Throughout my 49 years, juggling life has presented some challenges and stresses however I usually don’t feel too overwhelmed. I feel the general emotions that one would naturally experience when pressed for time, frustration of forgotten items on the way to a practice, preparing meals, and the battle of homework to name a few. Add in the little extra stresses of teaching life such as lesson planning, paperwork, report carding writing and marking, I felt I was functioning well. Now my children have suddenly morphed into adults which has resulted in loads more down time. I am realising that I have more mental space for my relationship, for me, and the questions I have begun to ask myself is ‘what do I want and what do I like’. All these questions have been circling my brain like a flock of starved vultures. To answer them has been more challenging and difficult than juggling my family’s timetable whilst working and running a household.
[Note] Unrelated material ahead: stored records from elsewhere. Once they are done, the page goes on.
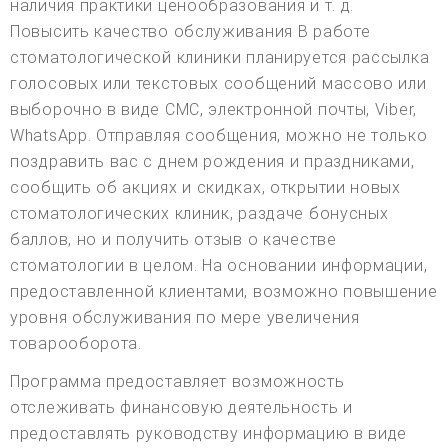
наличия практики ценообразования и т. д.
Повысить качество обслуживания В работе
стоматологической клиники планируется рассылка
голосовых или текстовых сообщений массово или
выборочно в виде СМС, электронной почты, Viber,
WhatsApp. Отправляя сообщения, можно не только
поздравить вас с днем рождения и праздниками,
сообщить об акциях и скидках, открытии новых
стоматологических клиник, раздаче бонусных
баллов, но и получить отзыв о качестве
стоматологии в целом. На основании информации,
предоставленной клиентами, возможно повышение
уровня обслуживания по мере увеличения
товарооборота.
Программа предоставляет возможность
отслеживать финансовую деятельность и
предоставлять руководству информацию в виде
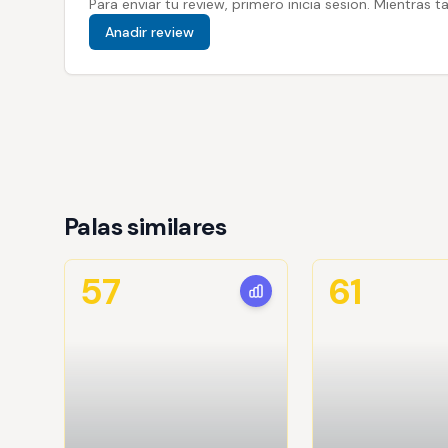
Para enviar tu review, primero inicia sesion. Mientras
Anadir review
Palas similares
57
61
What it is in particular that creates these weird emotions that spark the deep questions that arise, I do not know. It is not something that has just appeared overnight but something that was woken on a molecular level the moment my youngest finished university. Empty Nest syndrome is a very real state of being, especially for mothers as we tend to be the nurtures (my own experience). A deep sense of loss or grief can ensue and I sympathise with my fellow parents who are walking this lonely and isolating road. As my son still lives with us as he is saving for a house, I actually felt the empty nest emotions when my oldest moved up the coast and was married. That left me reeling and grieving my loss of motherhood, which is silly because we speak every day and she is only a couple of hours away. I guess this is where a small flock of vultures began to appear, albeit slowly but surely emerging over the horizon. Grief for not being needed anymore, not being in close proximity, and not being able to see her every day. Not saying I don’t love my son as much as my daughter, but I love them differently, not less, just differently; and equally as deep and wide. Most functional parents will understand what I mean when I say that. Children always say their parents have a favourite child. Same amount of love poured into two very different cups of the same size.
The busyness of life creates a vortex between birthing our babies until they are enrolled into the educational system. Upon the beginning of school, the time flies like a F111 at breakneck speed, hurtling birthday after birthday in quick succession, pounding parents with moments that seem to blur into each other. And before you know it, your beautiful babies are thrown into adulthood and making their own decisions. I remember my dad holding my daughter just an hour after she emerged earthside and he said ‘take in each moment because they grow up so fast’. In my naivety and mushy mum brain, I couldn’t grasp what he meant. With each challenging moment, I was looking forward to the next which is what we do when we are under stress trying to rock our teething baby to sleep during witching hour. That seems like a couple of weeks ago but in reality it was a lifetime ago. Motherhood in general is a blur of exhaustion coupled with fatigue and being touched out.
The flock of vultures has now increased in size and have presented more and more unanswered questions swirling and twirling inside my big ole brain. As a mum, you are so used to sacrificing your time, your patience, and your entire self. Putting the needs of your children above your own needs, putting the needs of your partner above your own needs is self-sacrifice that no-one has asked you to do but one that you just do; like breathing. It becomes autonomous. After years of conditioning, you find it difficult to know who you are as a person and what you want, not just somebody’s mum or somebody’s wife. Sometimes asking for what you want is extremely overwhelming and you feel deep shame for thinking that you are deserving of asking/receiving what you want. I have struggled with asking for what I want, not because I am in a controlling relationship; on the contrary! I am in one of the most loving partnerships and we adore each other. Due to several factors such as childhood trauma, being raised in a blended family and a very strict church, asking for what I want was not something I EVER did. I learned to just serve and put my own needs, wants, desires to the back and I guess this became my personality. Fast forward to present day – the challenge for me is to unlearn these dysfunctional traits, rewire my thought patterns, and relearn that it is not selfish to ask for what I want.
This will be a long tedious road and I can honestly say although it will be a tough one. Especially sitting in, sitting with, and acknowledging my emotions (ugh gross) until I kick my neurons into understanding that it is ok to verbalise my plethora of questions with an answer that I actually want. Self-compassion and having grace for myself is crucial for growth. I am excited about building a neat little birdhouse so the vultures can finally cease circling and come down to roost.
I am a me first and remembering the other roles are not my entire identity but rather my markers of a successful life.